Lastly, there was this understanding that India would not resume testing of nuclear weapons in return for the civilian nuclear cooperation agreements and the NSG waiver. However, there are no legal instruments that oblige India in this regard. The mere threat here is that the supplier states will abandon their cooperation agreements with India. While India has signed over a dozen civilian nuclear cooperation agreements with the NSG member states, only the U.S., Japan and Australia have stated that Indian resumption of nuclear testing would violate the agreements. It is unknown whether other supplier states have put similar conditions as those agreements remain shrouded in secrecy. In a situation where there are no legally binding instruments obliging India to refrain from testing and several other suppliers (which can potentially continue to supply nuclear materials and technology to India even if it resumes nuclear testing), India remains unrestrained on the issue of nuclear testing. On the other hand, Pakistani moratorium on nuclear testing is likely to continue being governed by Indian moratorium as per its stated policy. Pakistan can ill afford to resume nuclear testing as long as India does not. Therefore, it is imperative that the international community devises a mechanism to legally oblige the two states to enter into a legal arrangement that restricts their option of nuclear testing. Simultaneous entry in to the Comprehensive Test Ban Treaty (CTBT) should be a top consideration for NSG’s membership. Another possibility could be a bilateral legally binding agreement between the two states that forecloses the possibility of nuclear testing in the region.

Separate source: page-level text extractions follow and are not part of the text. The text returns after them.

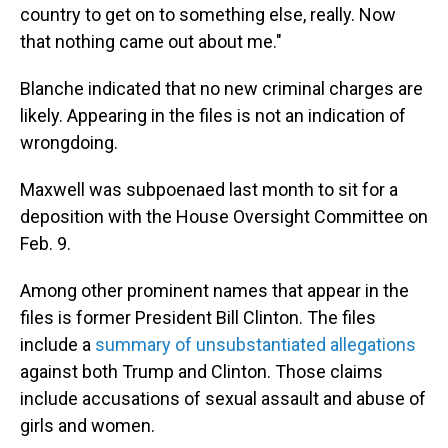
country to get on to something else, really. Now
that nothing came out about me."
Blanche indicated that no new criminal charges are
likely. Appearing in the files is not an indication of
wrongdoing.
Maxwell was subpoenaed last month to sit for a
deposition with the House Oversight Committee on
Feb. 9.
Among other prominent names that appear in the
files is former President Bill Clinton. The files
include a
summary of unsubstantiated allegations
against both Trump and Clinton. Those claims
include accusations of sexual assault and abuse of
girls and women.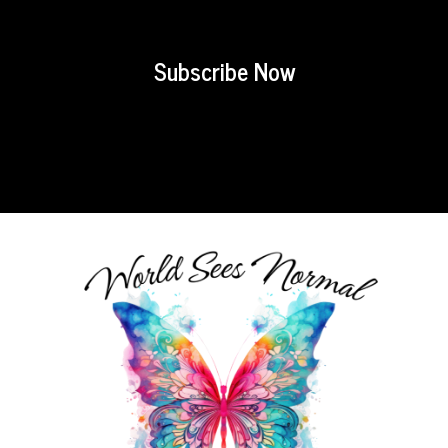
Subscribe Now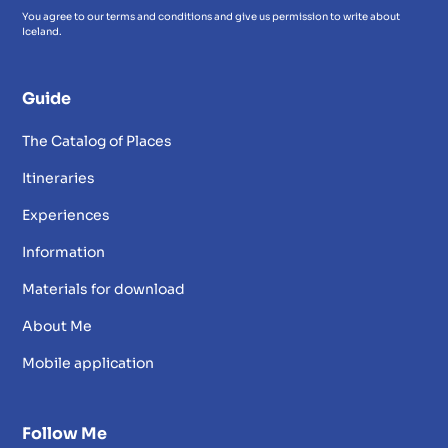
You agree to our terms and conditions and give us permission to write about
Iceland.
Guide
The Catalog of Places
Itineraries
Experiences
Information
Materials for download
About Me
Mobile application
Follow Me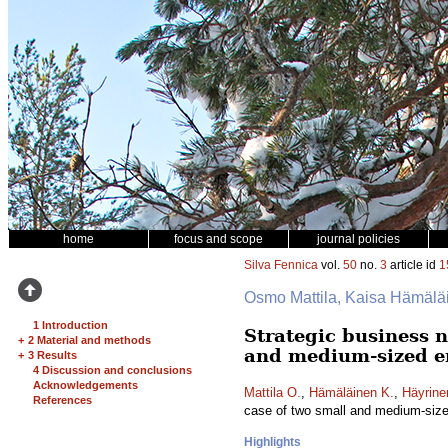
home
focus and scope
journal policies
Silva Fennica
vol.
50
no.
3
article id
1
Osmo Mattila, Kaisa Hämäläi
1 Introduction
Strategic business n
+
2 Material and methods
and medium-sized e
+
3 Results
4 Discussion and conclusions
Acknowledgements
Mattila O.
,
Hämäläinen K.
,
Häyrine
References
case of two small and medium-size
Highlights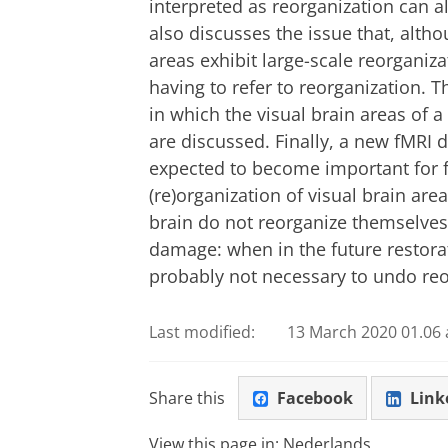
interpreted as reorganization can al
also discusses the issue that, alth
areas exhibit large-scale reorganiz
having to refer to reorganization. Th
in which the visual brain areas of 
are discussed. Finally, a new fMRI 
expected to become important for fu
(re)organization of visual brain area
brain do not reorganize themselves 
damage: when in the future restorat
probably not necessary to undo reor
Last modified:
13 March 2020 01.06 
Share this
Facebook
Link
View this page in:
Nederlands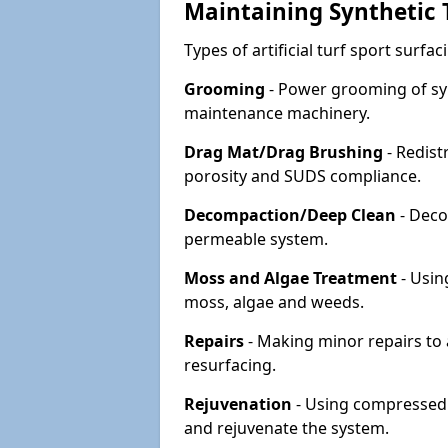
Maintaining Synthetic T
Types of artificial turf sport surf
Grooming
- Power grooming of syn
maintenance machinery.
Drag Mat/Drag Brushing
- Redist
porosity and SUDS compliance.
Decompaction/Deep Clean
- Deco
permeable system.
Moss and Algae Treatment
- Usin
moss, algae and weeds.
Repairs
- Making minor repairs to a
resurfacing.
Rejuvenation
- Using compressed a
and rejuvenate the system.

On the count of these three aspects of civil military separation, additional protocol and nuclear testing, Pakistan appears to be well prepared to enter into the NSG and contribute positively toward the nuclear non-proliferation regime at large. However, Pakistani stance on nuclear testing is likely to be affected by Indian position on the subject. Therefore, it would be logical to demand similar obligations from either side when it comes to joining the NSG. In Pakistani case, it would be ostensibly easier to iron out the details given the simpler nature of Pakistani nuclear program.

Sameer Ali Khan is currently a visiting fellow at the Center for International Strategic Studies, Islamabad.